I had thought of genetics and environment more as an either or. Yet, it can be more genetics and environment. One example that I found quite striking was that it was recently reported that a significant fraction of the people with schizophrenia in India have a niacin deficit. One could then say "well, niacin is an environmental cause of their illness". Yet, what is even more interesting is that
schizophrenic illness emerges in those with a niacin deficit most often with a specific variant in the NAD pathway. Genetically selecting against this variant would have a significant effect on schizophrenia risk in certain populations.

From this my expectation is that a truly profound reduction in disease risk could occur in the population over even the near term as genetic selection begins.
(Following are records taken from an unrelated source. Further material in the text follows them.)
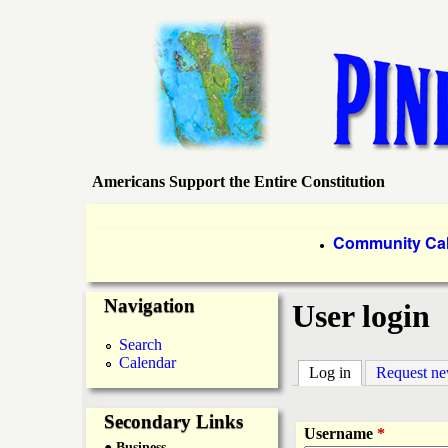
Americans Support the Entire Constitution
P
i
P
Community Ca
●
r
n
Navigation
i
User login
e
m
Search
Calendar
a
Log in
(active tab)
Request n
I
r
Secondary Links
s
Username
*
● Business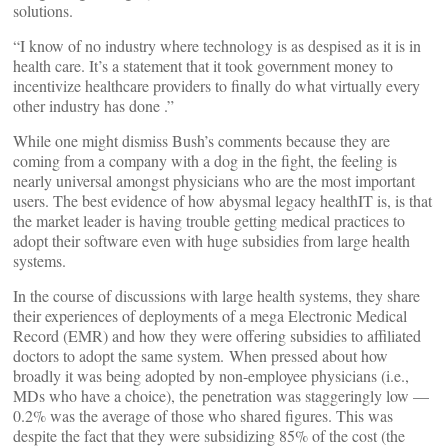
solutions.
“I know of no industry where technology is as despised as it is in
health care. It’s a statement that it took government money to
incentivize healthcare providers to finally do what virtually every
other industry has done .”
While one might dismiss Bush’s comments because they are
coming from a company with a dog in the fight, the feeling is
nearly universal amongst physicians who are the most important
users. The best evidence of how abysmal legacy healthIT is, is that
the market leader is having trouble getting medical practices to
adopt their software even with huge subsidies from large health
systems.
In the course of discussions with large health systems, they share
their experiences of deployments of a mega Electronic Medical
Record (EMR) and how they were offering subsidies to affiliated
doctors to adopt the same system. When pressed about how
broadly it was being adopted by non-employee physicians (i.e.,
MDs who have a choice), the penetration was staggeringly low —
0.2% was the average of those who shared figures. This was
despite the fact that they were subsidizing 85% of the cost (the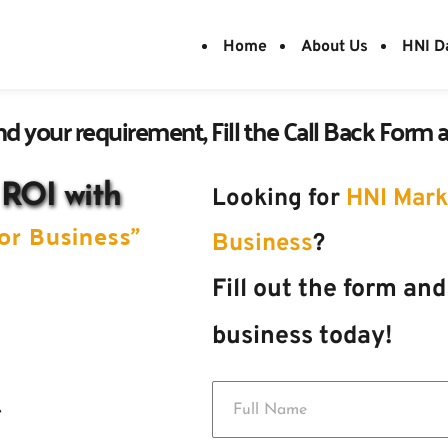
Home
About Us
HNI D
d your requirement, Fill the Call Back Form an
 ROI with 
Looking for 
HNI Marke
or Business" 
Business
?
Fill out the form and
business today! 
e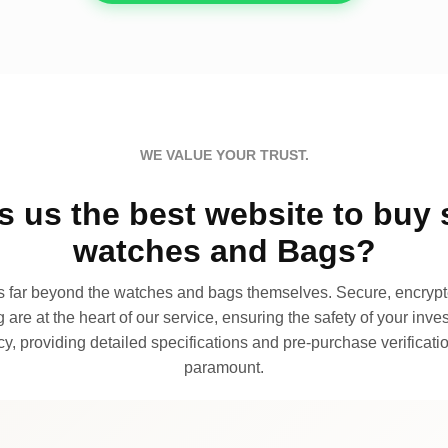
WE VALUE YOUR TRUST.
 us the best website to buy 
watches and Bags?
far beyond the watches and bags themselves. Secure, encrypte
 are at the heart of our service, ensuring the safety of your invest
, providing detailed specifications and pre-purchase verificatio
paramount.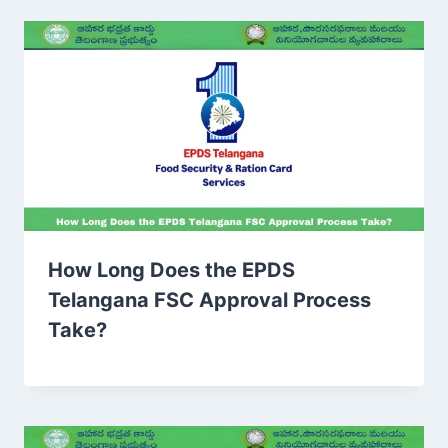
How Long Does the EPDS
Telangana FSC Approval Process
Take?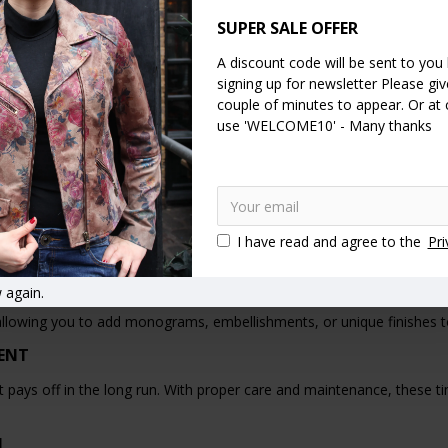
BAGS
SUPER SALE OFFER
tage of options when it comes to finding the perfect tan leather clutc
A discount code will be sent to you
TCH BAGS
signing up for newsletter Please give
couple of minutes to appear. Or at
e tan leather clutch bags that deliver on both quality and style withou
use 'WELCOME10' - Many thanks
THER CLUTCH BAGS
ather clutch bags as part of their signature style, further solidifying 
ROUGH FASHION HISTORY
I have read and agree to the
Pri
uries, evolving from simple pouches carried by ancient civilizations t
 again.
llowing you to add monograms, embellishments, or unique finishes to y
MENT
that pays off in the long run. With proper care and maintenance, these
N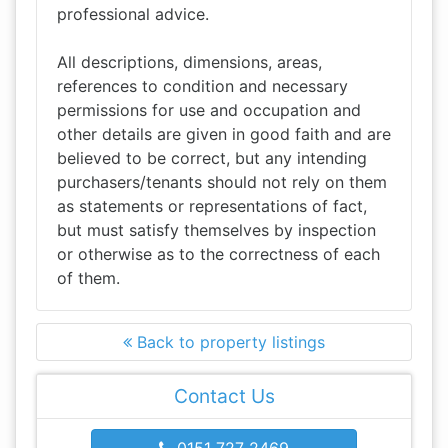
professional advice.
All descriptions, dimensions, areas,
references to condition and necessary
permissions for use and occupation and
other details are given in good faith and are
believed to be correct, but any intending
purchasers/tenants should not rely on them
as statements or representations of fact,
but must satisfy themselves by inspection
or otherwise as to the correctness of each
of them.
Back to property listings
Contact Us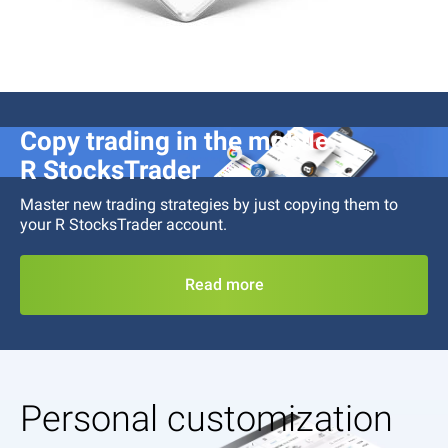
Copy trading in the mobile
R StocksTrader
Master new trading strategies by just copying them to
your
R StocksTrader
account.
Read more
Personal customization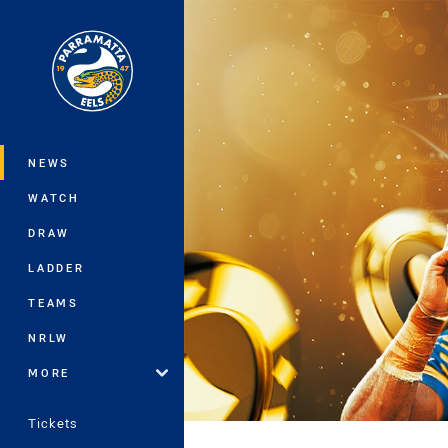
You have skipped the navigation, tab 
Main
NEWS
WATCH
DRAW
LADDER
TEAMS
NRLW
MORE
Tickets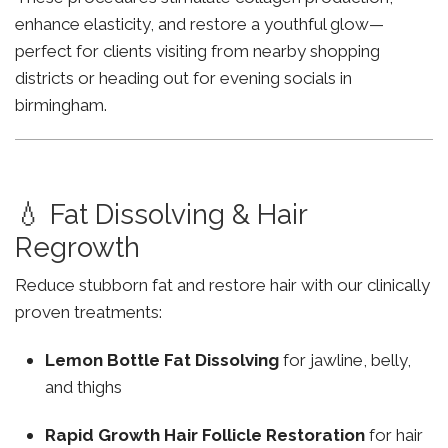
enhance elasticity, and restore a youthful glow—
perfect for clients visiting from nearby shopping
districts or heading out for evening socials in
birmingham.
💧 Fat Dissolving & Hair
Regrowth
Reduce stubborn fat and restore hair with our clinically
proven treatments:
Lemon Bottle Fat Dissolving
for jawline, belly,
and thighs
Rapid Growth Hair Follicle Restoration
for hair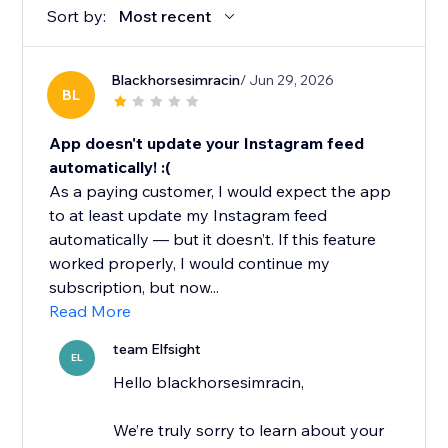
Sort by:
Most recent
Blackhorsesimracin
/ Jun 29, 2026
BL
App doesn't update your Instagram feed
automatically! :(
As a paying customer, I would expect the app
to at least update my Instagram feed
automatically — but it doesn’t. If this feature
worked properly, I would continue my
subscription, but now...
Read More
team Elfsight
EL
Hello blackhorsesimracin,
We’re truly sorry to learn about your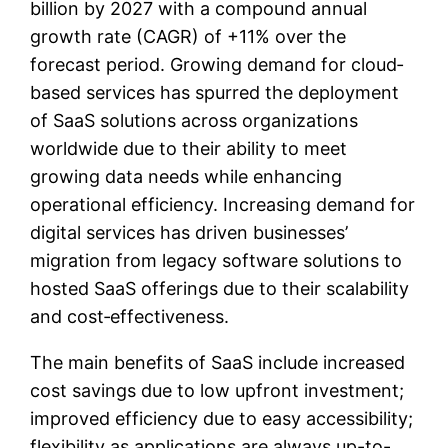
billion by 2027 with a compound annual
growth rate (CAGR) of +11% over the
forecast period. Growing demand for cloud‐
based services has spurred the deployment
of SaaS solutions across organizations
worldwide due to their ability to meet
growing data needs while enhancing
operational efficiency. Increasing demand for
digital services has driven businesses’
migration from legacy software solutions to
hosted SaaS offerings due to their scalability
and cost‐effectiveness.
The main benefits of SaaS include increased
cost savings due to low upfront investment;
improved efficiency due to easy accessibility;
flexibility as applications are always up-to-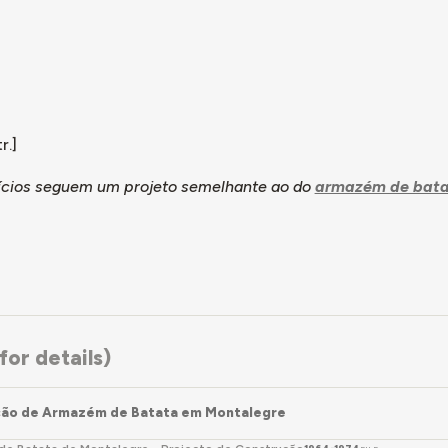
r.]
fícios seguem um projeto semelhante ao do
armazém de bata
or details)
ção de Armazém de Batata em Montalegre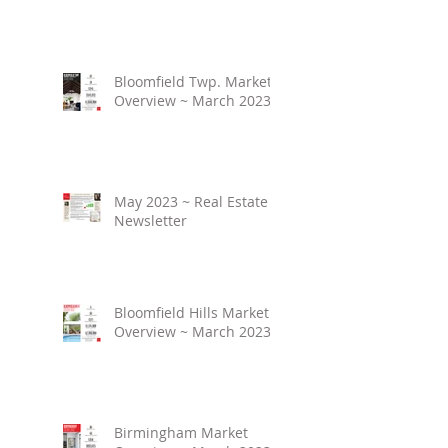
Bloomfield Twp. Market
Overview ~ March 2023
May 2023 ~ Real Estate
Newsletter
Bloomfield Hills Market
Overview ~ March 2023
Birmingham Market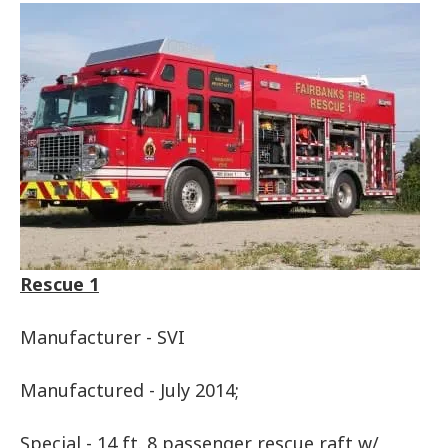
Rescue 1
Manufacturer - SVI
Manufactured - July 2014;
Special - 14 ft. 8 passenger rescue raft w/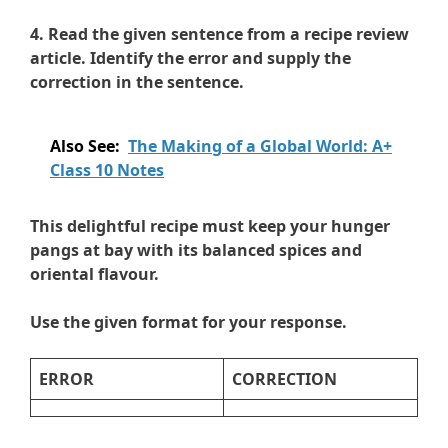
4. Read the given sentence from a recipe review
article. Identify the error and supply the
correction in the sentence.
Also See:
The Making of a Global World: A+
Class 10 Notes
This delightful recipe must keep your hunger
pangs at bay with its balanced spices and
oriental flavour.
Use the given format for your response.
ERROR
CORRECTION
Selecting embryos at the 10th percentile of risk (versus 90%+) for AD, schizophrenia etc. likely will have an extreme effect. The research that I have read on the genetics of schizophrenia noted that identical twins have ~50% concordance, fraternal twins have ~ 10% concordance, ordinary siblings have ~ 5% concordance, and cousins would be expected to have even less concordance. And of course this is in the context often of high risk multi-index schizophrenic families. The overall population risk is ~1%. Without even trying too hard it seems realistic to expect that future schizophrenic risk could be reduced perhaps >100 fold.
Such very large reductions should reasonably be expected across the board in human illness (including AD).

[circular]

How much progress can we live with before we are completely swamped?

I’m already there

I think gene editing will be like almost all other technologies, both good and evil in the combined hands of this existential soup we call the human species. Ohm.